Shanahan’s speech mirrored past defense secretary Shangri-La addresses from former SECDEFs Ash Carter and James Mattis in which the United States points out China’s troubling activities in the region.
“China can and should have a cooperative relationship with the rest of the region, too. But behavior that erodes other nations’ sovereignty and sows distrust of China’s intentions must end,” he said. “Until it does, we stand against a myopic, narrow and parochial vision of the future, and we stand for the free and open order that has benefited us all.”
He went on to highlight the U.S commitment to the region and the scale of its engagement with partner countries.

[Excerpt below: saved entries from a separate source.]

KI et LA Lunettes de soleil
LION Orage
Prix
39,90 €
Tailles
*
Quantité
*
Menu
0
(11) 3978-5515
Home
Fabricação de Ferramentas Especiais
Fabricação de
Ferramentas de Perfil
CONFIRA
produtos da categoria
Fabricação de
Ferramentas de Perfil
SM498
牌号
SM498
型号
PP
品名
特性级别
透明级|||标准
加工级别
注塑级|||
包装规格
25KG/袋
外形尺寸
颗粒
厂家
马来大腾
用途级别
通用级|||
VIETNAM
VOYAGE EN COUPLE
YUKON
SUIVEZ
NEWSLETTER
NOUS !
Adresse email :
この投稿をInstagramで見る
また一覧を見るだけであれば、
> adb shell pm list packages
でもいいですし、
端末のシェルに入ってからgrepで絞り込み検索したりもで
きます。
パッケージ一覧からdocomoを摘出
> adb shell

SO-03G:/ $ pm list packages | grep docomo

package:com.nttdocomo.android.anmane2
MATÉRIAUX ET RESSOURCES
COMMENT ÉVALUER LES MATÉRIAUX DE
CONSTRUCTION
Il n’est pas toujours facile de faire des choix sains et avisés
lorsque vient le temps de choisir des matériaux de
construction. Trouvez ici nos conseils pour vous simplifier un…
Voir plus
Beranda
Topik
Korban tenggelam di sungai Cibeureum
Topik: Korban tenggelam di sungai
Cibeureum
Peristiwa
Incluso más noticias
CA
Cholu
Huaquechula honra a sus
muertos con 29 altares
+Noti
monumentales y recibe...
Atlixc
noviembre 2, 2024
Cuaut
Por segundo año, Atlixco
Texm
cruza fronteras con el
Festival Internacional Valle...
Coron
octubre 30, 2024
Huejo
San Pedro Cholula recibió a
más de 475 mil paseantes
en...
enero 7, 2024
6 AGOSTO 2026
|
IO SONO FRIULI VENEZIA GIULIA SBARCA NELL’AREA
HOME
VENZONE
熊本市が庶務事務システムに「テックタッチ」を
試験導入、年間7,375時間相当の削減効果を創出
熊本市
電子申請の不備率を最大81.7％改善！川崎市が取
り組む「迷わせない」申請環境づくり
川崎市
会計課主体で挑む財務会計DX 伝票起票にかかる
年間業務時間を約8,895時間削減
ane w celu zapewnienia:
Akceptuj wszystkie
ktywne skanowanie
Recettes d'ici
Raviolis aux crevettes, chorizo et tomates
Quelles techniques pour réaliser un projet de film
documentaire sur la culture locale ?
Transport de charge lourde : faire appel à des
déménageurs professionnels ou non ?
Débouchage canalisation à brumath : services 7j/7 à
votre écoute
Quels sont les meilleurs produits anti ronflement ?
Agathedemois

“The Indo-Pacific is our priority theater. We are where we belong. We are investing in the region. We are investing in you, and with you. And we need you to invest further in yourselves,” he said.
He called upon countries in the region to invest more in their own defense and allow access to address contingencies. Shanahan also said that nations should expand information sharing with like-minded nations and ensure their networks are secured. He also called upon nations to think carefully on the implications of defense sales, “you are buying a long-term relationship, not just a platform”, he said, clearly signaling to countries that the U.S would prefer countries that wish to have it as a long-term partner to eschew the purchase of military equipment from Russia or China.

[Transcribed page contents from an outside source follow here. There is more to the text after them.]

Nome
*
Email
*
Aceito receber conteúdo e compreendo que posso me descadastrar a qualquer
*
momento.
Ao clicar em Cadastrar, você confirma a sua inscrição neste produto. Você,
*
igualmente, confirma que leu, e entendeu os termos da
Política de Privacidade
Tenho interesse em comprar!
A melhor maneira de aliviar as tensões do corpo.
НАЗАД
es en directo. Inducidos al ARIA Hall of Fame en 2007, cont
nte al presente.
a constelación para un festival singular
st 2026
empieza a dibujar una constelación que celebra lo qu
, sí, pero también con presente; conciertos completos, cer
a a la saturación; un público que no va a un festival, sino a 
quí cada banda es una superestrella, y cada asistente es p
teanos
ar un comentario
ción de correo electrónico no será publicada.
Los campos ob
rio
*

In April, Assistant Secretary of Defense for Indo-Pacific Security Affairs Randall said that the U.S would like to be the preferred partner of choice when it came to the purchase of military equipment in the Indo-Pacific region.
Shanahan also highlighted the U.S ability to put together multi-national cooperation and engagement globally and that the U.S was increasing the rate it was doing such and that global participation in U.S. combined military exercises had increased 17 percent.
He gave the recent La Perouse exercise in the Indian Ocean as an example. The La Perouse exercise had the French Navy’s aircraft carrier Charles De Gaulle (R 91) and its accompanying escort ships, the U.S Navy destroyer USS William P. Lawrence (DDG-110), the Japan Maritime Self Defence Force helicopter carrier JS Izumo and destroyer JS Murasame (DD-101) and the Royal Australian Navy frigate HMAS Toowoomba (FFH 156) and submarine HMAS Collins (SSG 73) engage in a series of tactical exercises to improve interoperability.
During the question and answer session, Shanahan played down the assertion that the deteriorating relations between the U.S and China were leading them to a face-off, stating that the two countries were engaged in trade negotiations and ongoing military to military confidence-building measures. He also said in his speech that North Korea remains an extraordinary threat and requires continuous vigilance. Shanahan later stated in the question and answer session that during his 20-minute meeting on Friday night with Chinese defense minister Wei Fenghe, that they discussed China doing more to help enforce the ongoing sanctions on North Korea.
Coinciding with the Shanahan’s speech at the Shangri-La Dialogue was the release of the DOD’s Indo-Pacific Strategy Report. The report does not seem to indicate any significant initiative or policy shift by the Pentagon in the region that have not already been disclosed in the past such as the U.S Army’s testing of Multi-Domain Task Forces during its Pacific Pathways exercises and the U.S Navy and Marine Corps Expeditionary Advanced Base Operations concept. Partnerships and cooperation activities continue to be steadily grown from their current rate in all countries the U.S engages with along with the U.S moving its engagement with Thailand in step with the country’s move towards democracy following years of military rule.